Meetings were always fun for Penny. She could get scratched, smell some new humans, and pick up a few sympathy snacks. She never bit anyone nor threatened a child. Although she did lick a few of them pretty thoroughly. She certainly loved my son—they grew up together. But it took her awhile to accept Casey, our other dog. Penny had us all to herself for so long that I think she was a bit miffed at the newcomer. But once Casey was no longer an annoying puppy, they became family. Eventually they would curl up asleep next to each other.
Penny had a rich, double-thick coat of fur with a subtle but stylish wave running down the middle of her back. Beautiful and therapeutic. When I would come home from a long day at work—after she licked me repeatedly in my face—I would place my hands on her hairy head or fuzzy sides, scratching her, tickling her, stroking her back. And soon all the tension would leave my body, and all my worries would dim from my mind. Every time she would give me this gift. Every time.

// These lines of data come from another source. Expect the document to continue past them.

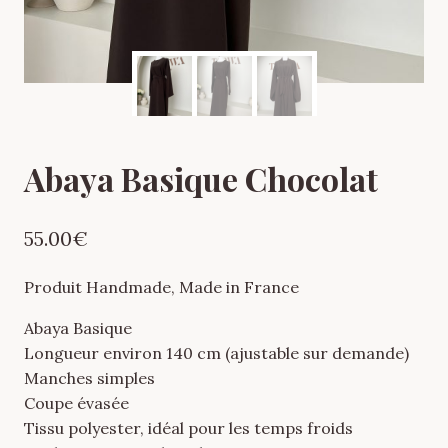
Abaya Basique Chocolat
55.00
€
Produit Handmade, Made in France
Abaya Basique
Longueur environ 140 cm (ajustable sur demande)
Manches simples
Coupe évasée
Tissu polyester, idéal pour les temps froids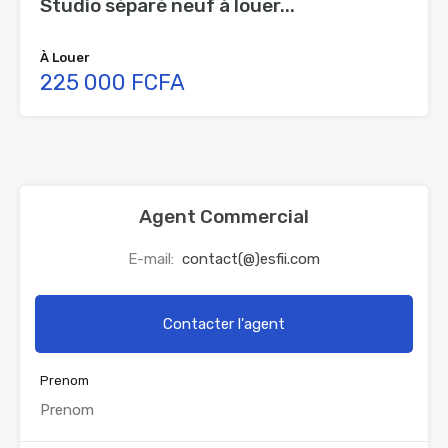
Studio séparé neuf à louer...
À Louer
225 000 FCFA
Agent Commercial
E-mail:
contact(@)esfii.com
Contacter l'agent
Prenom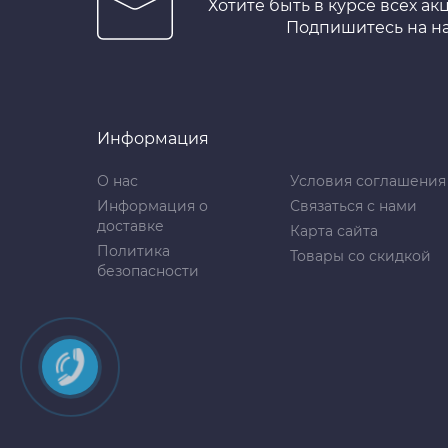
Хотите быть в курсе всех ак
Подпишитесь на н
Информация
О нас
Условия соглашения
Информация о
Связаться с нами
доставке
Карта сайта
Политика
Товары со скидкой
безопасности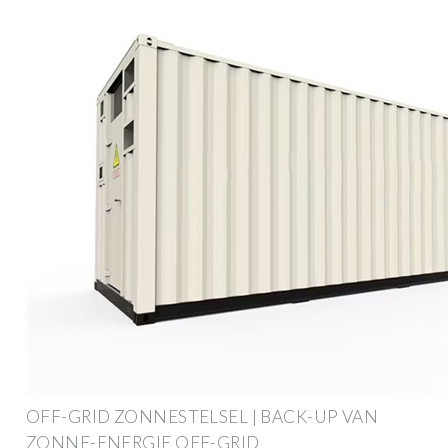
OFF-GRID ZONNESTELSEL | BACK-UP VAN
ZONNE-ENERGIE OFF-GRID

She was dedicated to sleeping. Even as a puppy, Penny seemed to spend over half the day at it. And she had a snore that would shame an apnea-suffering fat man. Her dreams could be loud too. While not exactly violent, she sometimes moved and shook, twitching her legs, tail and nose. For a long time she slept on the bed at our feet. I always liked her close by, even if she was noisy and in the way. It just seemed right to have her there.
In her later years, when she could no longer leap up safely on the bed, Penny would curl up in the closet. Tucked away like a shadow in the shade. That little room became like a burrow for her, and she sought it out for comfort. And as I moved around during the night, I took comfort too in the gentle buzzing and creaking emanating from the darkness between the clothes and the hangers.
Now, when I get up in the middle of the night, I still pause to check on her in that closet. To make sure she’s okay. To make sure she’s safe. I thought I heard her collar tags jingle. Didn’t I hear it? And every time I’m sad all over again.
She’s gone away forever.
Toward the end of March, Penny couldn’t walk or even stand. Her bowel and bladder episodes were not at all regular. But on her last day she wanted a bit to eat again. So we bought her a bacon burger from Five Guys and fed some of it to her in little pieces. How many of us will have bacon on our last day?
We carried her out to the front lawn and let her lay on the grass so she could sniff the air and feel the breeze. A few of our neighbors came around to hug her and say goodbye. She was a celebrity on our block.
At the end of that day, my wife, son and I took her to the same room where we said goodbye to Casey. We kissed her, we hugged her, we stained her still beautiful coat with tears. And with all of us gathered around, and with her head resting on my knee just like Casey had done, Penny passed away from this world.
We placed her ashes in a little oak box on the mantle next to where Casey also rests. Together. They’ll always be my little girls. But I miss them so very, very much.
We love, you Penny. And we’ll never forget you. Find Casey and be at peace. Be at peace.